Home » UGM Nilai Penolakan Kebijakan Refleksi Ketidakpuasan Publik

UGM Nilai Penolakan Kebijakan Refleksi Ketidakpuasan Publik

by Raja H. Napitupulu
2 minutes read
Hadna

Belakangan ini, banyak kebijakan pemerintah yang mendapat penolakan masyarakat. Penolakan itu dinilai sebagai wujud refleksi ketidakpuasan publik terhadap kebijakan pemerintah.

Hal itu diungkapkan Ketua Program Studi Doktor Kepemimpinan dan Inovasi Kebijakan UGM, Prof. Agus Heruanto Hadna, di Yogyakarta, Senin (10/06/2024).

“Penolakan kebijakan adalah refleksi dari ketidakpuasan terhadap situasi dan kondisi yang terjadi. Utamanya pada saat kebijakan tersebut dimunculkan,” ujar dia.

Ia menjelaskan, untuk menghasilkan kebijakan yang efektif harus memperhatikan beberapa hal.

Pertama, harus memperhatikan rumusan masalah kebijakan yang tepat. Dan kedua, kebijakan harus dilakukan pada situasi dan kondisi yang tepat.

“Bahwa rumusan kebijakan yang tepat pun, belum tentu menjadi jaminan bahwa kebijakan tersebut akan bisa diimplementasikan dengan baik,” ungkap dia.

Menurut dia, suatu kebijakan dapat menjadi tidak produktif manakala tidak mempertimbangkan bagaimana situasi dan kondisi yang terjadi pada saat itu.

Misalnya aspek politik ekonomi, budaya, tekanan internasional, dan sebagainya. Berbagai aspek ini menjadi hal penting yang harus diperhatikan secara cermat.

Gonta Ganti Kebijakan

Periode dua bulan terakhir, pemerintah mempertontonkan ‘gonta-ganti’ kebijakan kepada masyarakat. Misalnya, perubahan kebijakan pemerintah yang akhirnya menahan rencana kenaikan uang kuliah tunggal (UKT) pada mahasiswa baru tahun 2024.

Perubahan itu terjadi akibat kerasnya penolakan masyarakat dan mahasiswa yang kemudian direspon oleh parlemen. Bahkan parlemen menilai pemerintah tidak berpihak pada rakyat dengan rencana kenaikan UKT tersebut. Kebijakan itu dicabut Mendikbud Nadiem Makarim pasca bertemu Jokowi.

Baca Juga  Indonesia Butuh Tata Kelola Kebutuhan Dasar, Anies: Beras Mahal dan Petani Tidak Sejahtera

Berikutnya, Menteri PUPR Basuki Hadimuljono menyatakan ada kemungkinan dana pekerja Indonesia sekitar 2,5% yang ditujukan untuk Tapera, akan dikaji lagi.

Kebijakan akan dikaji pasca meluapnya gelombang aksi unjuk rasa masyarakat. Padahal sebelumnya Jokowi baru meneken kebijakan itu yang akan diberlakukan tahun 2027 bagi seluruh pekerja di Indonesia, termasuk bagi pekerja yang sudah mempunyai rumah.

Kebijakan Pemprov DKI

Terbaru adalah, pernyataan Satpol PP DKI Jakarta yang menyebut akan mengenakan sanksi denda Rp50 juta ke warga jikalau dirumahnya kedapatan sarang jentik nyamuk malaria.

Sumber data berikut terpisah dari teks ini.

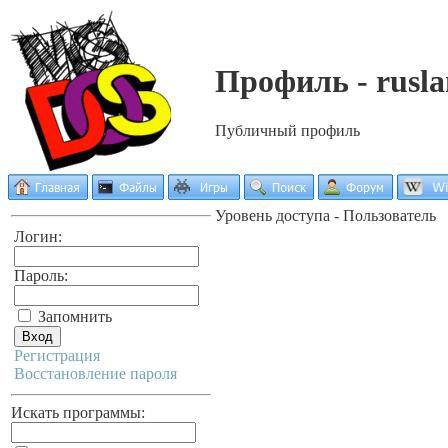
Профиль - rusl
Публичный профиль
Уровень доступа - Пользователь
Логин:
Пароль:
Запомнить
Регистрация
Восстановление пароля
Искать программы:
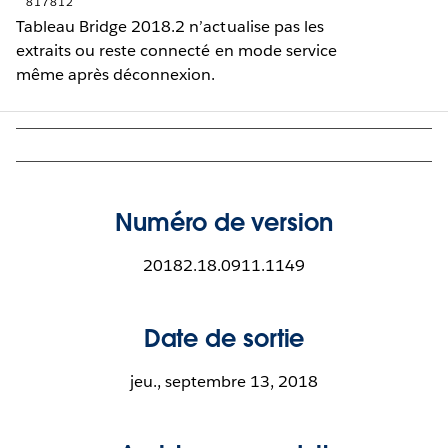
817812
Tableau Bridge 2018.2 n’actualise pas les
extraits ou reste connecté en mode service
même après déconnexion.
Numéro de version
20182.18.0911.1149
Date de sortie
jeu., septembre 13, 2018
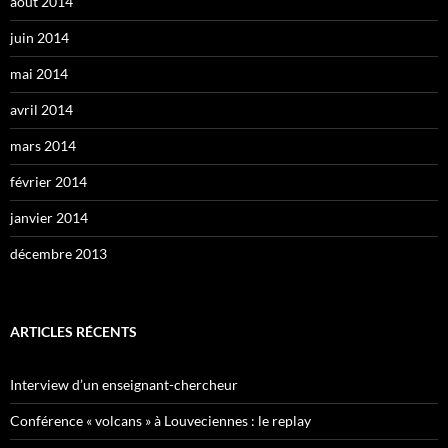
août 2014
juin 2014
mai 2014
avril 2014
mars 2014
février 2014
janvier 2014
décembre 2013
ARTICLES RÉCENTS
Interview d’un enseignant-chercheur
Conférence « volcans » à Louveciennes : le replay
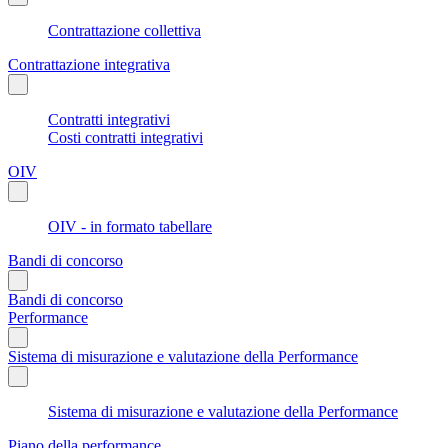
Contrattazione collettiva
Contrattazione integrativa
Contratti integrativi
Costi contratti integrativi
OIV
OIV - in formato tabellare
Bandi di concorso
Bandi di concorso
Performance
Sistema di misurazione e valutazione della Performance
Sistema di misurazione e valutazione della Performance
Piano della performance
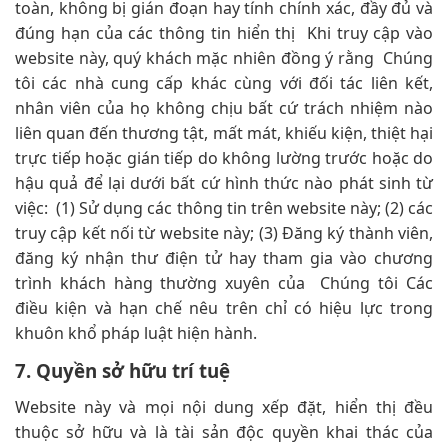
toàn, không bị gián đoạn hay tính chính xác, đầy đủ và
đúng hạn của các thông tin hiển thị Khi truy cập vào
website này, quý khách mặc nhiên đồng ý rằng Chúng
tôi các nhà cung cấp khác cùng với đối tác liên kết,
nhân viên của họ không chịu bất cứ trách nhiệm nào
liên quan đến thương tật, mất mát, khiếu kiện, thiệt hại
trực tiếp hoặc gián tiếp do không lường trước hoặc do
hậu quả để lại dưới bất cứ hình thức nào phát sinh từ
việc: (1) Sử dụng các thông tin trên website này; (2) các
truy cập kết nối từ website này; (3) Đăng ký thành viên,
đăng ký nhận thư điện tử hay tham gia vào chương
trình khách hàng thường xuyên của Chúng tôi Các
điều kiện và hạn chế nêu trên chỉ có hiệu lực trong
khuôn khổ pháp luật hiện hành.
7. Quyền sở hữu trí tuệ
Website này và mọi nội dung xếp đặt, hiển thị đều
thuộc sở hữu và là tài sản độc quyền khai thác của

Pemberian sanksi denda itu sesuai Pasal 21 dan 22 Ayat 1 Peraturan Daerah Nomor 6 Tahun 2007 tentang Pengendalian Penyakit Demam Berdarah Dengue (DBD).

Namun kemudian, Pj Gubernur DKI Heru Budi menyebutkan bahwa sanksi denda Rp50 juta bagi warga yang rumahnya menjadi sarang jentik nyamuk, cuma gertakan pemerintah. Tujuannya, agar warga Jakarta peduli dalam mengatasi penyakit demam berdarah.

Akibat kebijakan-kebijakan pemerintah di atas, masyarakat merespon dengan melakukan aksi unjuk rasa menolak kebijakan tersebut.

“Nah, saya kira kasus-kasus di atas ini adalah cerminan dari kedua aspek tersebut di atas. Yaitu, penyusunan kebijakan pemerintah tidak memperhatikan rumusan masalah kebijakan yang tepat. Dan juga tidak memerhatikan situasi dan kondisi yang tepat,” tutup Prof Hadna yang juga Guru Besar Fakultas Ilmu Sosial dan Ilmu Politik (FISIP) UGM itu.